Serial ATA (Serial Advanced Technology Attachment or SATA)

What is Serial ATA?

Serial ATA (Serial Advanced Technology Attachment or SATA) is a command and transport protocol that defines how data is transferred between a computer's motherboard and mass storage devices, such as hard disk drives (HDDs), optical drives and solid-state drives (SSDs). As its name implies, SATA is based on serial signaling technology, where data is transferred as a sequence of individual bits.

SATA refers to the communication protocol itself and the industry standards adhered to by the OEMs that produce SATA-compatible cables, connectors and drives.

The Serial ATA International Organization (SATA-IO) oversees the development of the technical specification. SATA specifies a transfer format and a wiring arrangement. It succeeded Parallel ATA (PATA) as the communications interface for most new computer systems. Those systems also usually support serial-attached SCSI (SAS) and non-volatile memory express (NVMe) communication protocols.

SATA is a serial version of the Integrated Drive Electronics (IDE) specification for PATA hard drives that use parallel signaling. SATA cables are thinner, more flexible and less massive than the ribbon cables required for conventional PATA hard drives.

Photos of SATA and PATA connectors
The SATA protocol replaced the Parallel ATA standard that required a parallel connection. SATA transfers individual bits of data in serial fashion.

Serial ATA features

Serial ATA HDDs and SSDs connect to a computer's motherboard via SATA controller hardware, which also manages data flow. When SATA is in IDE mode, the hard drive can be recognized as a PATA device. This setup improves compatibility with older hardware, but performance suffers.

Setting a SATA controller to Advanced Host Controller Interface (AHCI) offers better performance than the IDE mode. AHCI supports external interfaces and hot swapping of drives. The RAID mode supports both AHCI functions and RAID data protection features.

Depending on the computer system, users may need to install device-specific driver software to enable SATA SSDs to communicate with the device's motherboard. IDE-based HDDs do not require driver software.

IDE interface components
The IDE controller is often built into the motherboard. See the various components of the IDE interface.

SATA standards and revisions

The nonprofit SATA-IO industry consortium authors the technical specifications governing Serial ATA device interfaces. The consortium revises SATA standards to reflect increased data transfer rates. These revisions include the following changes:

  • SATA Revision 1. These devices were widely used in personal desktop and office computers, configured from PATA drives daisy chained together in a primary/secondary configuration. SATA Revision 1 devices reached a top transfer rate of 1.5 Gbps.
  • SATA Revision 2. These devices doubled the transfer speed to 3.2 Gbps with the inclusion of port multipliers, port selectors and improved queue depth.
  • SATA Revision 3. These interfaces supported drive transfer rates up to 6 Gbps.
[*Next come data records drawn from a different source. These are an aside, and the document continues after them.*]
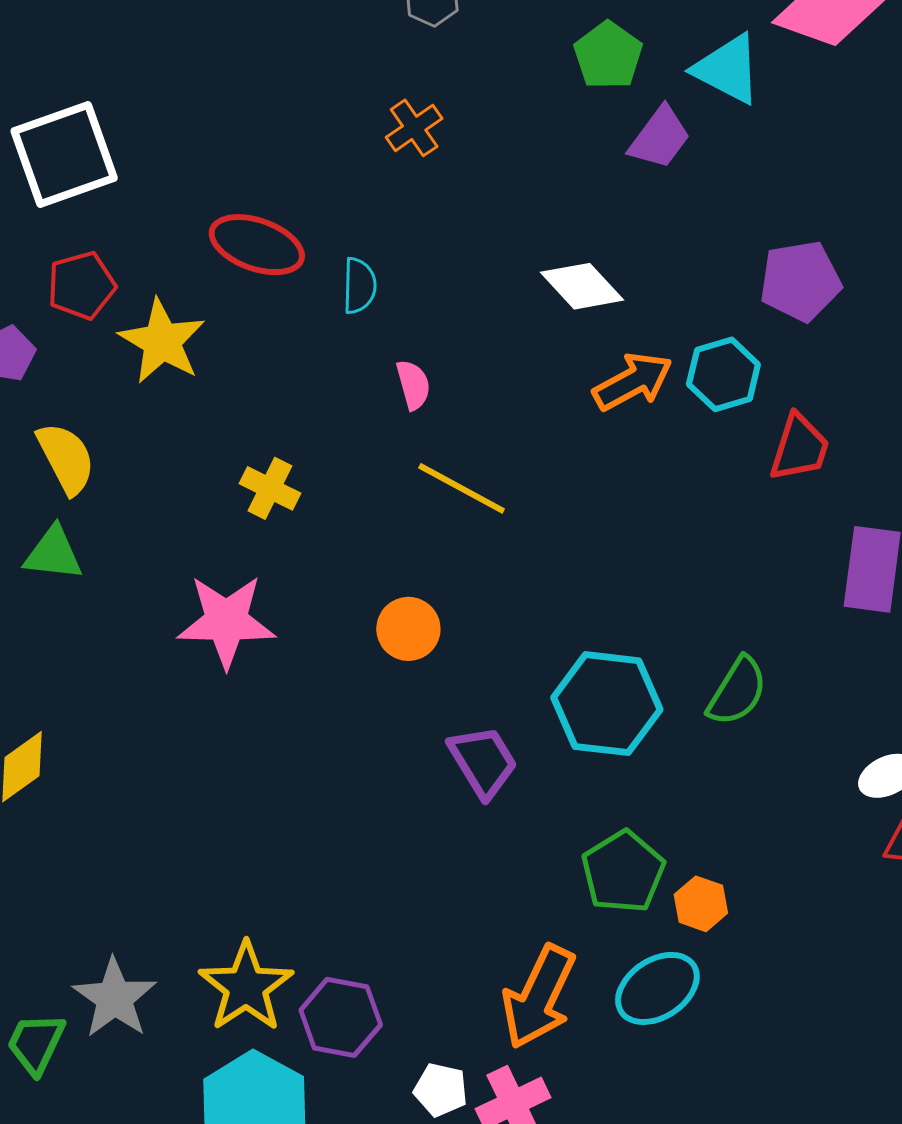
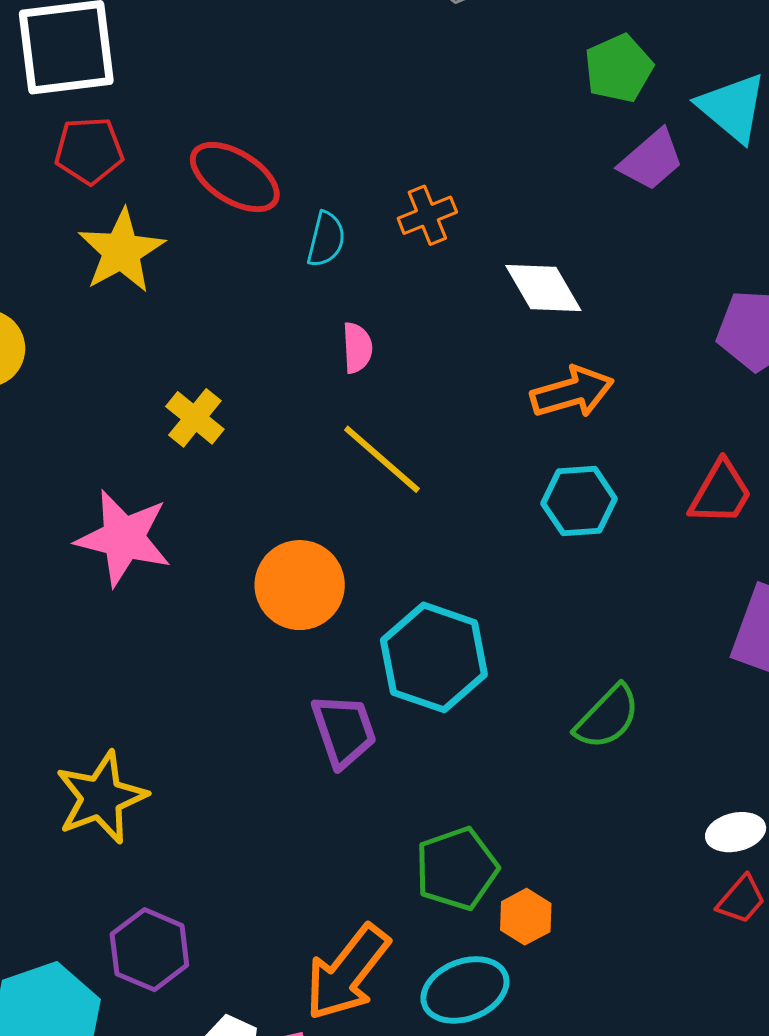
orange cross: (414, 128) -> (427, 215), moved
red pentagon: (81, 285) -> (89, 150), moved
cyan hexagon: (723, 374) -> (579, 501), moved
orange circle: (408, 629) -> (300, 585), size x1.4
cyan hexagon: (607, 704) -> (434, 657), moved
yellow star: (246, 987) -> (101, 797), moved

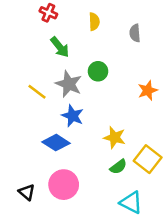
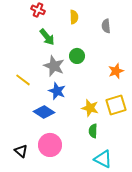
yellow line: (37, 92) -> (23, 80), moved
yellow square: (148, 159) -> (116, 105), moved, turned 35
green semicircle: (118, 167) -> (93, 131), turned 128

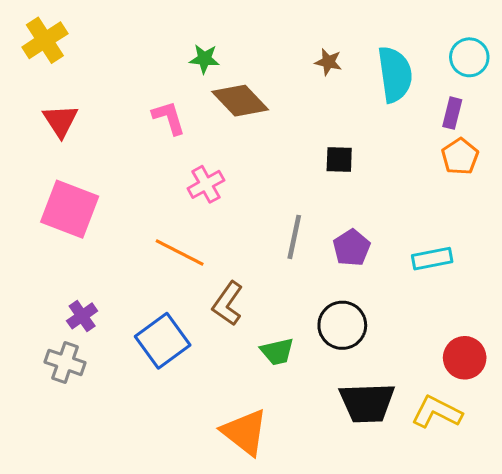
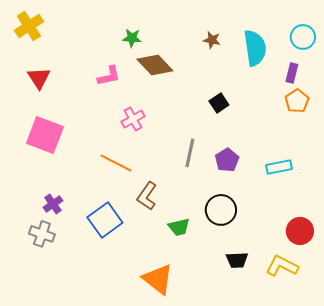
pink L-shape: (169, 118) -> (109, 76), turned 95
black square: (339, 160) -> (219, 103), turned -36
black trapezoid: (367, 403) -> (237, 260), size x0.6

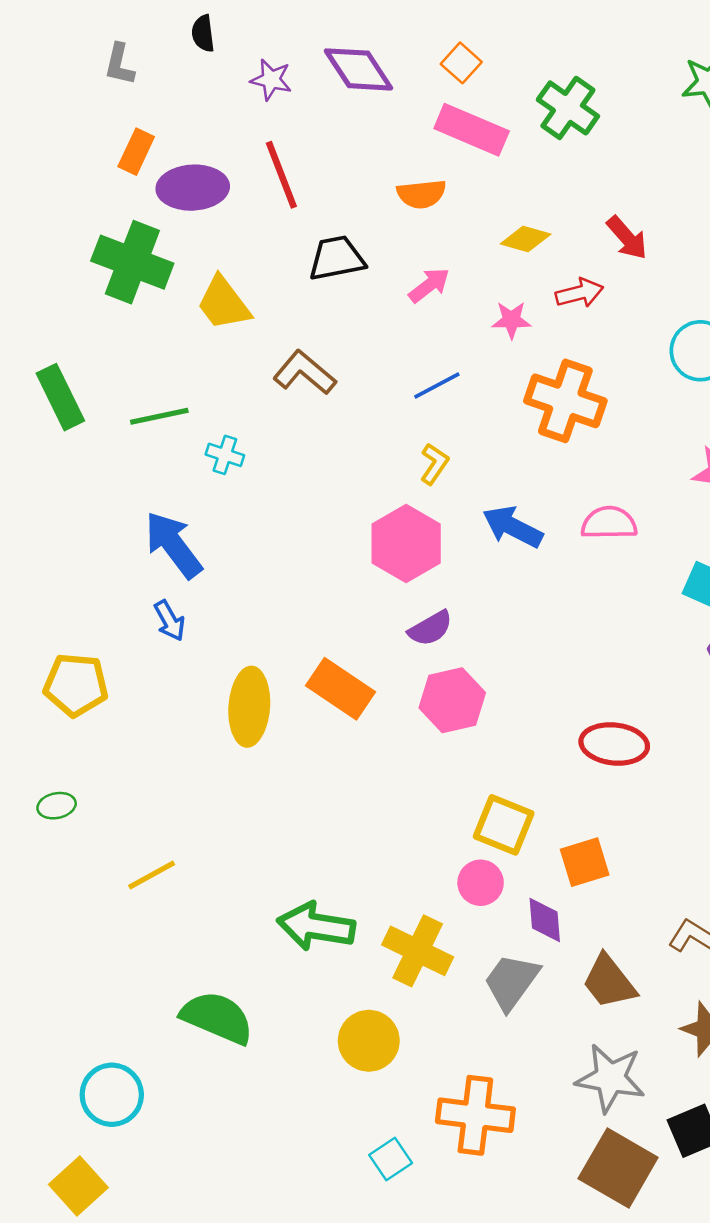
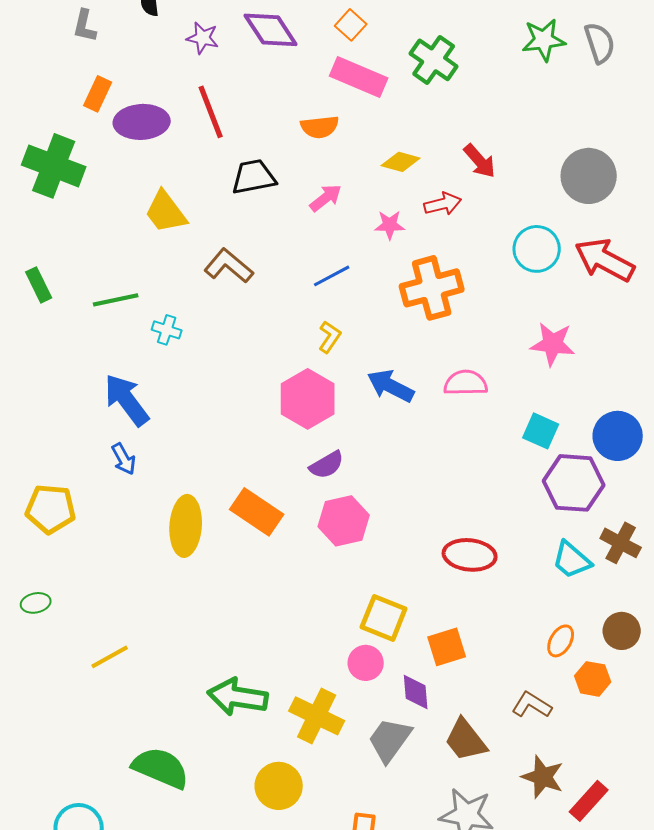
green cross: (132, 262) -> (54, 166), moved
green rectangle: (60, 397) -> (39, 285), size x0.7
orange cross: (565, 401) -> (432, 288), turned -34

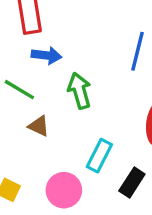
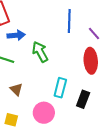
brown triangle: (39, 126) -> (16, 89), moved, turned 32

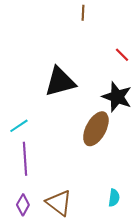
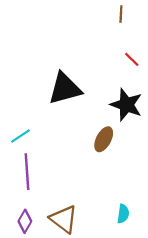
brown line: (83, 13) -> (121, 14), moved
brown ellipse: (96, 129) -> (104, 139), size x0.7

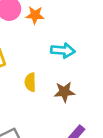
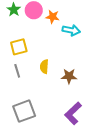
cyan arrow: (63, 51) -> (71, 30), moved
Revision 3 drives are backward-compatible with SATA Revision 1 and Revision 2 devices, though with lower transfer speeds.
  • SATA Revision 3.1. This intermediate revision added final design requirements for SATA Universal Storage Module for consumer-based portable storage applications.
  • SATA Revision 3.2. This update added the SATA Express specification. It supports the simultaneous use of SATA ports and PCI Express (PCIe) lanes.
  • SATA Revision 3.3. This revision addressed the use of shingled magnetic recording
  • SATA Revision 3.5. This change promoted greater integration and interoperability with PCIe flash and other I/O protocols.

SATA-IO said it has no plans for SATA 4.0 interoperability. It would require significant engineering to support bandwidth higher than the current top end rate of 6 Gbps, the group said.


When comparing SATA and PATA, a serial connection requires fewer wires and results in a clearer signal than a parallel connection. This makes serial signals suitable for transmitting data over long distances.

A parallel signal is synchronous and requires a wider data bus. Multiple bits are sent simultaneously across different wires that are housed in the same cable. A clocking signal synchronizes the timing between the different channels. As a result, parallel transmission is better suited to shorter distances to avoid signal interference. The multiple wires that parallelism needs also makes it slightly more costly than serial transmission.

SATA offers several advantages compared with the IDE-based PATA standard developed in the 1980s. These advantages include the following:

  • Full-duplex performance. Most notably, PATA is a half-duplex transmission, making it unable to simultaneously receive and transmit data. This contrasts with SATA's full-duplex performance.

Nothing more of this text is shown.